Think for a moment. If those nine ungrateful lepers were struck again with disease some months later and returned to implore Christ for a cure, would you blame him if he refused? Most of us would refuse. Yet we expect him to listen to our urgent pleas the minute we make them, while we have not given him a thought and never said one “thank you, Lord,” while things were going well with us.
We all need to be more grateful to God every day of our lives–more grateful than we have been. He has not only given us life on this earth with its joys and its sorrows, but he has prepared for us a future life where there will be no admixture of sorrows. It is for that life that we are working. It is because there is a heaven after death that we are Christians. God has already done his part in preparing this heaven for us. He is assisting us daily to get there. We need a lot of that assistance and one of the surest ways of getting further benefits from God (as well as from men) is to show true gratitude for the benefits already received.
Applications written by Fr. Kevin O’Sullivan O.F.M. and used with permission from Franciscan Press.
BENEDICTUS
Making God Present in Society
We all ask ourselves what the Lord expects of us… There is a desire to reduce God to the private sphere, to a sentiment… As a result, everyone makes his or her own plan in life. But this vision, presented as though it were scientific, accepts as valid only what can be proven. With a God who is not available for immediate experimentation, this vision ends by also injuring society. The result is in fact that each one makes his own plan and in the end finds himself opposed to the other. As can be seen, this is definitely an unliveable situation. We must make God present again in our society. This is the first essential element: that God be once again present in our lives, that we do not live as though we were autonomous, authorized to invent what freedom and life are. We must realize that we are creatures, aware that there is a God who has created us and that living in accordance with his will is not dependence but a gift of love that makes us alive. Therefore, the first point is to know God, to know him better and better, to recognize that God is in my life, and that God has a place… The second point, therefore, is recognizing God who has shown us his face in Jesus, who suffered for us, who loved us to the point of dying, and thus overcame violence. It is necessary to make the living God present in our “own” lives first of all… a God only thought of, but a God who has shown himself, who has shown his being and his face. Only in this way do our lives become true, authentically human: hence, the criteria of true humanism emerge in society.

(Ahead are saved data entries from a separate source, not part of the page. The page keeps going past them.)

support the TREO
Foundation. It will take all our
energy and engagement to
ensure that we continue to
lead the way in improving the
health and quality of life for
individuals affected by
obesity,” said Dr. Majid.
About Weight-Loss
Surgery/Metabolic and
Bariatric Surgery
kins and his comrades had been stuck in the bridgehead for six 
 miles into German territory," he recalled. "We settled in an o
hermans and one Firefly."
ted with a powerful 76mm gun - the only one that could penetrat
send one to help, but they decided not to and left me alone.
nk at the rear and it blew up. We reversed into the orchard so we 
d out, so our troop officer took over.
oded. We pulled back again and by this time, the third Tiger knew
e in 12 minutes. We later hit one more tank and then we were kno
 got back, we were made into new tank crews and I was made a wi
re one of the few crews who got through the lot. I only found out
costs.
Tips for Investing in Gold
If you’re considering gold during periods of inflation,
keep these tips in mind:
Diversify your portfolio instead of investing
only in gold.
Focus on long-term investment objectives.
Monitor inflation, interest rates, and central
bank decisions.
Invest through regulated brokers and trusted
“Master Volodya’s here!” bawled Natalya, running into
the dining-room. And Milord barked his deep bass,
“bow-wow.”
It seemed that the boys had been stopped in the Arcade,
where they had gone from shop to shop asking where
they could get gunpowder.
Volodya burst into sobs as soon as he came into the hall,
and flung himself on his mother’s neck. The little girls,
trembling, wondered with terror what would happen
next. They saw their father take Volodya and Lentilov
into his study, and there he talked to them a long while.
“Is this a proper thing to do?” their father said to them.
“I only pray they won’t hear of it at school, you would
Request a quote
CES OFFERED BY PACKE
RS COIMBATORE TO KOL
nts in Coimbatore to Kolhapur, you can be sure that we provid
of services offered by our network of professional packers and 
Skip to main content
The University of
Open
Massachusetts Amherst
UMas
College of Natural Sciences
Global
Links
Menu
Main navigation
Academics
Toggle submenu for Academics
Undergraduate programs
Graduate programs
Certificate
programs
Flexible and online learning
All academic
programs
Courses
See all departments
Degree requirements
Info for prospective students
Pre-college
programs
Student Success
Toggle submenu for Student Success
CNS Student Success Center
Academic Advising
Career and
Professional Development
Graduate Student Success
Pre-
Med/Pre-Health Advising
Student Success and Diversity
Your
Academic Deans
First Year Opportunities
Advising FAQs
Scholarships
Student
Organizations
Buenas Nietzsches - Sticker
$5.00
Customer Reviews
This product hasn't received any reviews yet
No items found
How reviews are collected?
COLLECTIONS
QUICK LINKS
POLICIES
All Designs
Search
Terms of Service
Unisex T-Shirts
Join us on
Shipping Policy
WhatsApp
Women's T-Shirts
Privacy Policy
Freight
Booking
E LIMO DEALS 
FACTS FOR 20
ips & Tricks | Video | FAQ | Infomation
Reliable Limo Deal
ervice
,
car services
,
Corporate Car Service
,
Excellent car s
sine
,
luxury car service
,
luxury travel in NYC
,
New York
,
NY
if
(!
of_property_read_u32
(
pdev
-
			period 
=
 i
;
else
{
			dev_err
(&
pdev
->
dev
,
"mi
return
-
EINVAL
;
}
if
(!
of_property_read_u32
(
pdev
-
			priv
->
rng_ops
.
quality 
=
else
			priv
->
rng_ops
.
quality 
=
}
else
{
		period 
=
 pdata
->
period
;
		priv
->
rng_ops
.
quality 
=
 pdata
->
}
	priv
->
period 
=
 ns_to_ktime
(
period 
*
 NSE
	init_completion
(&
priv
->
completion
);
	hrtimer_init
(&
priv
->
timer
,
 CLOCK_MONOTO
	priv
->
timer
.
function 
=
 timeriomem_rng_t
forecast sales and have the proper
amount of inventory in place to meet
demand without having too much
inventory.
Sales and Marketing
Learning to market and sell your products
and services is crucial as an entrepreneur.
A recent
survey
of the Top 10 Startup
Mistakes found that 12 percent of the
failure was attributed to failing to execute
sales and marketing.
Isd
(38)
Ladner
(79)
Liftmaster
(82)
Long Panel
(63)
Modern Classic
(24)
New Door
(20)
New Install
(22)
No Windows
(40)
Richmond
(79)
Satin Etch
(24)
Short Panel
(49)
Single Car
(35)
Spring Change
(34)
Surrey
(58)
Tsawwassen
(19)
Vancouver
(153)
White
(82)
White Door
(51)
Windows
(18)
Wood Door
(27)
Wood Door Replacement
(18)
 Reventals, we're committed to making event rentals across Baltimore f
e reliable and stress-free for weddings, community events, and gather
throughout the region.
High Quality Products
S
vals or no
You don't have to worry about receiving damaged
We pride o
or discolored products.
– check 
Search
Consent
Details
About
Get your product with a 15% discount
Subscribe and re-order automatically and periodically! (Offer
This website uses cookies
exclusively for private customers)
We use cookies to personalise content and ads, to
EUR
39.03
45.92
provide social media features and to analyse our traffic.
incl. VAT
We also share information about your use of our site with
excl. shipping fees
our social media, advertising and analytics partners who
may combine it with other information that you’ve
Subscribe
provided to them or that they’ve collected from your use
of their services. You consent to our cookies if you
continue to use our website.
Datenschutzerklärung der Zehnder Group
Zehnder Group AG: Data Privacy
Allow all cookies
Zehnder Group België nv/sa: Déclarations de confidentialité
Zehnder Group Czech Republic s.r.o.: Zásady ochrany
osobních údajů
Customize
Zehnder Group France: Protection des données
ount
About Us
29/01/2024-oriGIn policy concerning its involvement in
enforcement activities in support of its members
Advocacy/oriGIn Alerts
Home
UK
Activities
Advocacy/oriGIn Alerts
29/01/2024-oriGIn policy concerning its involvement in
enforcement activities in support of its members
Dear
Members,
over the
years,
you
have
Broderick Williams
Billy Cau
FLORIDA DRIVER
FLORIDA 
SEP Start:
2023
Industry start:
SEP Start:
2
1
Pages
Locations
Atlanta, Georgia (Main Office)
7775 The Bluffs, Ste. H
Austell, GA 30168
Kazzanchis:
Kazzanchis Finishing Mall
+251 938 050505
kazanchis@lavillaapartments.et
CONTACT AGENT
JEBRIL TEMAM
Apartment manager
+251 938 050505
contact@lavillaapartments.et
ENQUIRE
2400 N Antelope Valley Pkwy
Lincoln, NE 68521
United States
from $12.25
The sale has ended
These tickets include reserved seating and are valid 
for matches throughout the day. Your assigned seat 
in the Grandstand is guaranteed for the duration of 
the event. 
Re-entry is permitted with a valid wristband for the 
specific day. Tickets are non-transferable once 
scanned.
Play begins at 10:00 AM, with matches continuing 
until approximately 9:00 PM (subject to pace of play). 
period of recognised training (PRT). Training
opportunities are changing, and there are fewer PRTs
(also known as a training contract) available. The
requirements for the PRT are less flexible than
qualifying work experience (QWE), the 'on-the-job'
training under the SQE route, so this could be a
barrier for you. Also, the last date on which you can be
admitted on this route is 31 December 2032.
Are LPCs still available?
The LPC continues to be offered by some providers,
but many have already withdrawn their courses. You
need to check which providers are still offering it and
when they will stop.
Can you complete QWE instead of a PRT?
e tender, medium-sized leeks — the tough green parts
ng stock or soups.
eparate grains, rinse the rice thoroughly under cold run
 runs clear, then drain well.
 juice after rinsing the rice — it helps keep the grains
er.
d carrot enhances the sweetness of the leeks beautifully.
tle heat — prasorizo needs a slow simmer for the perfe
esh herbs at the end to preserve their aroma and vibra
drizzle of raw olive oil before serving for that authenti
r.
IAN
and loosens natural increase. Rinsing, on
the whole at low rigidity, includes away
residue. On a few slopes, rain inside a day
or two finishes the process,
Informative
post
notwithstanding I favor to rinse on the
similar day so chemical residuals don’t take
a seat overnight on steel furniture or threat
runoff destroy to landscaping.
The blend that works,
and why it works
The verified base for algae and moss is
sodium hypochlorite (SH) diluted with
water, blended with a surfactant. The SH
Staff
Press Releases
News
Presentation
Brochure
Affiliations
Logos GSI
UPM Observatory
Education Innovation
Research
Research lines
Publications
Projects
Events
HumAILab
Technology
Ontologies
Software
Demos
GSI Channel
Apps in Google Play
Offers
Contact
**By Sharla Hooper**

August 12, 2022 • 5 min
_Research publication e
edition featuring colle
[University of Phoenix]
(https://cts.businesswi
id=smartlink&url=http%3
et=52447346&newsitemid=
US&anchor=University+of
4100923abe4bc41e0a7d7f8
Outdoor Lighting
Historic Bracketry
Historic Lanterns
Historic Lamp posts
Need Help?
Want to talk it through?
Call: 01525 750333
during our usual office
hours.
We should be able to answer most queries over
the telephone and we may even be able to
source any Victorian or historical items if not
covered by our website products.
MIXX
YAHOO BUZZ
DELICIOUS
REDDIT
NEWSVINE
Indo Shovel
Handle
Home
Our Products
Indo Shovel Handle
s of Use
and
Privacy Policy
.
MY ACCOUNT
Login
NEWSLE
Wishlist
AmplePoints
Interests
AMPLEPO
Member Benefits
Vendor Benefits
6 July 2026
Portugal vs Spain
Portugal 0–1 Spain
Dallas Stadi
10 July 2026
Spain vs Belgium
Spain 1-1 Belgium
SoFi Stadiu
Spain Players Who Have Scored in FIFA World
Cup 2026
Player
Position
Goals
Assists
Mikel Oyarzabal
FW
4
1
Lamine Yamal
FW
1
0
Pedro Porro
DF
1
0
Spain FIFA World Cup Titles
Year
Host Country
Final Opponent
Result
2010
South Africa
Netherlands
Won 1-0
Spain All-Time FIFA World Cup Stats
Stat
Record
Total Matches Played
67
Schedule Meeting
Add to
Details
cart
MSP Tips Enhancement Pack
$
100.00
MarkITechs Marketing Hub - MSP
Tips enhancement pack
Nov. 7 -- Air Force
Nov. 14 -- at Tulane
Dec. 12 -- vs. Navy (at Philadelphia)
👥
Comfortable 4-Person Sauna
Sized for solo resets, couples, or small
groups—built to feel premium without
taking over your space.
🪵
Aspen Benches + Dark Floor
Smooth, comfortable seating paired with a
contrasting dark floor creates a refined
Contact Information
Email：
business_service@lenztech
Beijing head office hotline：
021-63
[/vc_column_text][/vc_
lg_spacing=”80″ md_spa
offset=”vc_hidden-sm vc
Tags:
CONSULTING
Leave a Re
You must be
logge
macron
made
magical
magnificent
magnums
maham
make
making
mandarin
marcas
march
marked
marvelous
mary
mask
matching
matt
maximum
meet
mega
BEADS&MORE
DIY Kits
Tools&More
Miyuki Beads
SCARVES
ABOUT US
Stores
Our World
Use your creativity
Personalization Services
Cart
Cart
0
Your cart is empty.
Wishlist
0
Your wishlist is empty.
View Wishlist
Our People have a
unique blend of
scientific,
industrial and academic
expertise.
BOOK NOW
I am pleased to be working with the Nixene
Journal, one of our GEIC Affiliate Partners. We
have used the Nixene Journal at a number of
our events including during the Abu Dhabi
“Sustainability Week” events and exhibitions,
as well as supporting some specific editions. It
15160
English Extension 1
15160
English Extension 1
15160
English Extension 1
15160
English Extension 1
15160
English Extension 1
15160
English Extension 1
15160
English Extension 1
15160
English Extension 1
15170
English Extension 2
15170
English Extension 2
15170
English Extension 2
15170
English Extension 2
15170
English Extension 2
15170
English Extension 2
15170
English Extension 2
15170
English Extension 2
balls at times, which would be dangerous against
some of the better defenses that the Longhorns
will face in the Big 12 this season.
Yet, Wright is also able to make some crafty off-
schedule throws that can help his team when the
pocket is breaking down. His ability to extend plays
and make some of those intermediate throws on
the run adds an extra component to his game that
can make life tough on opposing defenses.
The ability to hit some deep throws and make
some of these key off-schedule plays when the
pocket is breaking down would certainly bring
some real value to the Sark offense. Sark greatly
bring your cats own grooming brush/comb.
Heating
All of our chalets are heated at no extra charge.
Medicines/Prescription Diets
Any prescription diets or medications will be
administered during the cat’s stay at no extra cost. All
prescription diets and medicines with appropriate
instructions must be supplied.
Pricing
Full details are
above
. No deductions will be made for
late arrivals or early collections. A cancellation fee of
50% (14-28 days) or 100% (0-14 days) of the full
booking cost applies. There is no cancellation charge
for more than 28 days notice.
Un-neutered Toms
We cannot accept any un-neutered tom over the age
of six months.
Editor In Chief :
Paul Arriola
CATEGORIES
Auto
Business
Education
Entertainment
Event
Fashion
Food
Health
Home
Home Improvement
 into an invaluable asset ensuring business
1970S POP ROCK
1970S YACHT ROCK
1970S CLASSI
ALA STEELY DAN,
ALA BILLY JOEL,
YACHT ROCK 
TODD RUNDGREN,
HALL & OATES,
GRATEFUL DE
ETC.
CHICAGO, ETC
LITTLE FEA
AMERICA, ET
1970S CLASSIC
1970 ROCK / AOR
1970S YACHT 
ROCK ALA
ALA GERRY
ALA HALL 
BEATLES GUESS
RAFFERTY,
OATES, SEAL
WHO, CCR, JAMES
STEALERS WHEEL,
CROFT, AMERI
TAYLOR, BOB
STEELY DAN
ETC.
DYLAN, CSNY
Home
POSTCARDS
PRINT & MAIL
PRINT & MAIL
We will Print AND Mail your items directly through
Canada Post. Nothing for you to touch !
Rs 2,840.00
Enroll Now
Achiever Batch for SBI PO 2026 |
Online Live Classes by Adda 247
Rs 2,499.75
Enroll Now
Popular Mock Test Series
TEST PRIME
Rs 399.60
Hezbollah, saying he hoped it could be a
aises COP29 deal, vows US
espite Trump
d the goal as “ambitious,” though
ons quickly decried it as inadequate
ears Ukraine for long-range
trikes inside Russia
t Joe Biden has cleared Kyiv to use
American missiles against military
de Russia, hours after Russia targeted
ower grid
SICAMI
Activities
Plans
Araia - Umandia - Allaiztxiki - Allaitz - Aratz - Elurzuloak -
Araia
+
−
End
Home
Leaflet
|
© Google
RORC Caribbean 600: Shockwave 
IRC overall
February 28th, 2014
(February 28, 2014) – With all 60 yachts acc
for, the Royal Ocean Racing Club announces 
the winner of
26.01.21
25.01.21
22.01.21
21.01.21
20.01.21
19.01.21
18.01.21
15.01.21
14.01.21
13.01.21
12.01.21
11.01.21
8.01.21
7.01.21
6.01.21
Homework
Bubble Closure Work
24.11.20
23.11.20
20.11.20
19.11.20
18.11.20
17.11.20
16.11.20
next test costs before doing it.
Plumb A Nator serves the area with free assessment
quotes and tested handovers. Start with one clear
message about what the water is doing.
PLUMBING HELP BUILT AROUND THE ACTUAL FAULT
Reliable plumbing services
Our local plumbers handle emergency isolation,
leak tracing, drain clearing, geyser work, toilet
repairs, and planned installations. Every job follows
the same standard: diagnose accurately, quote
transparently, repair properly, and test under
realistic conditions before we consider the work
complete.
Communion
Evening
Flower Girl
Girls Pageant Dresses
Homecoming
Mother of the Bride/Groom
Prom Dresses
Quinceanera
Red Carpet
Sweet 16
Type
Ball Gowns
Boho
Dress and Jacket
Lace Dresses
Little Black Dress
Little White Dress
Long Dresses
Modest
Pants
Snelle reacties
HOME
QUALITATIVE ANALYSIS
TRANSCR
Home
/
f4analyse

Pope Emeritus Benedict XVI
CLOSING PRAYER
Praise to God (psalm 67)
O God, be gracious and bless us and let Your face shed its light upon us. So will Your ways be known upon earth and all nations learn Your saving help.
Let the peoples praise You, O God; let all the peoples praise You.
Let the nations be glad and exult for You rule the world with justice. With fairness You rule the peoples, You guide the nations on earth.
Let the peoples praise You, O God; let all the peoples praise You.
The earth has yielded its fruit for God, our God, has blessed us. May God still give us His blessing till the ends of the earth revere Him.
Let the peoples praise You, O God; let all the peoples praise You.